Les prévisions opérationnelles sont, en effet, des plus optimistes. La montée en puissance de la fonderie Kamoa-Kakula s’étalera sur toute l’année 2026, avec une production attendue comprise entre 380 000 et 420 000 tonnes, pour un point médian de 400 000 tonnes. Cette cadence représentera environ 80% de la capacité totale de l’usine. Fait notable : les ventes de cuivre en 2026 devraient excéder la production d’environ 20 000 tonnes, grâce à la fonte et à l’écoulement du stock de concentré accumulé. Une stratégie de déstockage volontaire visant à capitaliser sur les cours actuels, proches de leurs records historiques.
Au-delà des chiffres de production, l’impact économique se mesurera à l’aune de plusieurs facteurs clés. Premièrement, les marges de Kamoa Copper devraient sensiblement s’améliorer. En effet, fondre le concentré sur place, plutôt que de l’exporter à l’état brut, capture une valeur ajoutée bien supérieure. Deuxièmement, les coûts logistiques devraient être réduits de près de moitié, la teneur en cuivre par chargement exporté passant d’environ 45% dans le concentré à 99,7% dans les anodes.
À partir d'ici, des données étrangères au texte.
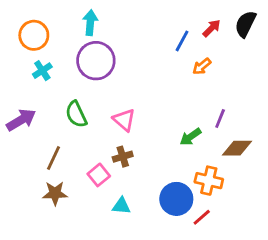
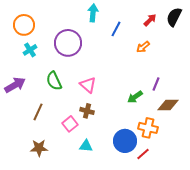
cyan arrow: (90, 23) -> (93, 13), moved
blue line: (182, 41) -> (116, 29), moved
brown cross: (123, 157) -> (87, 111), turned 32
brown star: (55, 193) -> (39, 148), moved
Troisièmement, la fonderie génère un sous-produit hautement stratégique : de l’acide sulfurique à haute résistance.
Cette production annexe, pouvant atteindre 700 000 tonnes par an en régime permanent, ouvre un nouveau chapitre économique. L’acide sulfurique est une matière critique pour l’industrie minière de la ceinture de cuivre. Avec l’interdiction d’exportation décrétée par la Zambie voisine en septembre 2025, la demande locale est forte et les prix au comptant ont atteint 700 dollars la tonne à Kolwezi. Kamoa a déjà procédé à sa première vente, diversifiant ainsi ses sources de revenus et renforçant l’intégration régionale de son écosystème industriel.
La réussite de ce projet tient également à son approche rigoureuse de la sécurité et de l’autonomie énergétique. Le chantier de construction a été mené avec un taux de fréquence d’accidents avec arrêt de travail exceptionnellement bas de 0,054 par million d’heures travaillées. Parallèlement, pour sécuriser ses opérations face aux aléas du réseau électrique national, la fonderie est équipée d’un système d’alimentation sans coupure (UPS) de 60 MW, offrant deux heures d’autonomie. En outre, la construction de la centrale solaire photovoltaïque sur site de 60 MW, associée à un système de stockage par batterie – le plus grand d’Afrique subsaharienne – progresse bien pour une mise en service au deuxième trimestre 2026.
En définitive, la production des premières anodes à Kamoa-Kakula est bien plus qu’une réussite technique. C’est un signal fort envoyé aux marchés internationaux sur la capacité de la RDC à monter en gamme dans la chaîne de valeur minière. En transformant localement son minerai en produit fini de qualité supérieure, le pays réduit sa vulnérabilité aux fluctuations du prix des matières premières brutes et ancrera plus profondément les retombées économiques de ses immenses ressources. Alors que la production cuivre RDC 2026 s’annonce record, ce jalon pourrait marquer le début d’une nouvelle ère pour l’industrie extractive congolaise, plus intégrée, plus rentable et plus résiliente.